Classic Tracks: Janis Ian's "At Seventeen"She scored her first hit, Society's Child, in 1966. An earnest plea for the acceptance of interracial relationships that cleverly ends with the protagonist 6/01/2005 8:00 AM Eastern
She scored her first hit, “Society's Child,” in 1966. An earnest plea for the acceptance of interracial relationships that cleverly ends with the protagonist copping out and telling her to hit the road, Janis Ian was 15 when it was released. By 1975, she was an industry vet who knew a lot about the road, the studio and her mind. Producer Brooks Arthur had also carved out a place for himself in pop music's history by that time through his engineering work on a string of Number One singles that stretched back to The Angels' “My Boyfriend's Back” and The McCoys' trash-rock hit, “Hang on Sloopy.” Together, Ian and Arthur would team up on three albums, including the 1975 multi-Platinum smash Between the Lines, which featured the Number Three hit single “At Seventeen.” Ian, who carried home a Best Pop Vocal Performance Grammy for the single, and Arthur, who received a Best Engineered Recording Non-Classical Grammy for the album, cemented their positions in the pop pantheon with this record, which was tracked at the latter's studio in Rockland County, N.Y.
An accomplished player with a feel for the nylon string guitar, Ian was also brutally honest with her pen.
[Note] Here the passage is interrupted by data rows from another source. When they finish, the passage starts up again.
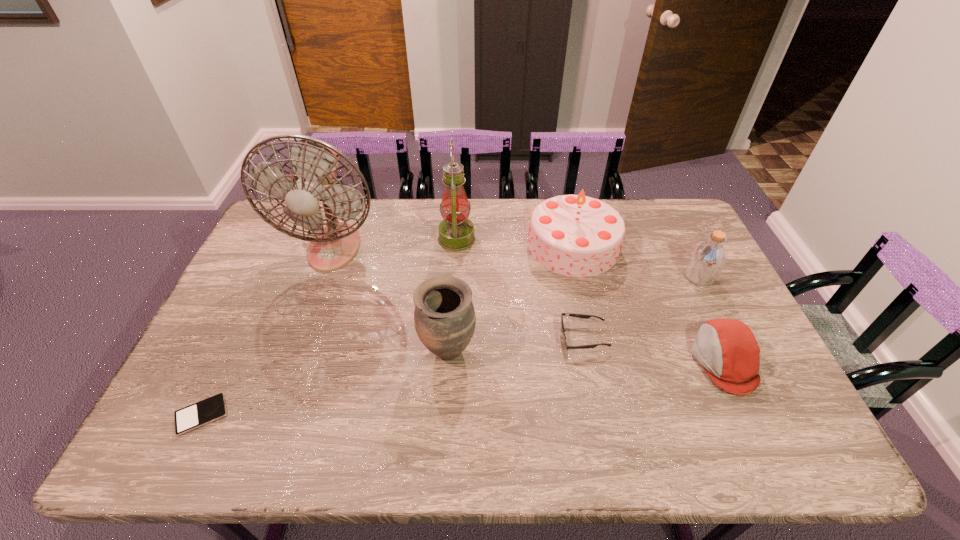 I want to click on free space located on the front of the birthday cake, so click(x=604, y=381).

You are a GUI agent. You are given a task and a screenshot of the screen. Output one action in this format:
    pyautogui.click(x=<x>, y=<y>)
    Task: Click on the free space located 0.150m on the back of the urn
    
    Given the screenshot: What is the action you would take?
    pyautogui.click(x=451, y=288)

At what (x,y) coordinates should I click in order to perform the action: click on vacant space located on the left of the bottle. Please return your answer as a coordinate pair (x, y). The image size is (960, 540). Looking at the image, I should click on (579, 277).

Where is `free location located 0.240m on the front-facing side of the cap`? free location located 0.240m on the front-facing side of the cap is located at coordinates pos(602,362).

Find the location of a particular element. This screenshot has width=960, height=540. free point located on the front-facing side of the cap is located at coordinates (617, 362).

Locate an element on the screen. This screenshot has width=960, height=540. vacant space positioned on the front-facing side of the cap is located at coordinates pos(541,362).

In order to click on vacant region located 0.400m on the front-facing side of the seventh tallest object in this screenshot , I will do `click(416, 338)`.

The height and width of the screenshot is (540, 960). Find the location of `vacant space located 0.200m on the front-facing side of the seventh tallest object`. vacant space located 0.200m on the front-facing side of the seventh tallest object is located at coordinates (488, 338).

Locate an element on the screen. The width and height of the screenshot is (960, 540). vacant space situated 0.100m on the front-facing side of the seventh tallest object is located at coordinates (524, 338).

I want to click on blank space located 0.200m on the right of the shortest object, so 311,415.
At a time when Jobim and other South American musicians — and those influenced by their style — were using the round tones of the classical guitar to evoke images of bronze babes and warm sand, Ian was ready to explore the underbelly of the bossa, the flip side of Ipanema: “I learned the truth at seventeen/That love was meant for beauty queens/And high school girls with clear skinned smiles/Who married young and then retired…And those of us with ravaged faces/Lacking in the social graces/Desperately remained at home/Inventing lovers on the phone/Who called to say come dance with me/And murmured vague obscenities/It isn't all it seems at seventeen.” (©1975, Rude Girl Publishing)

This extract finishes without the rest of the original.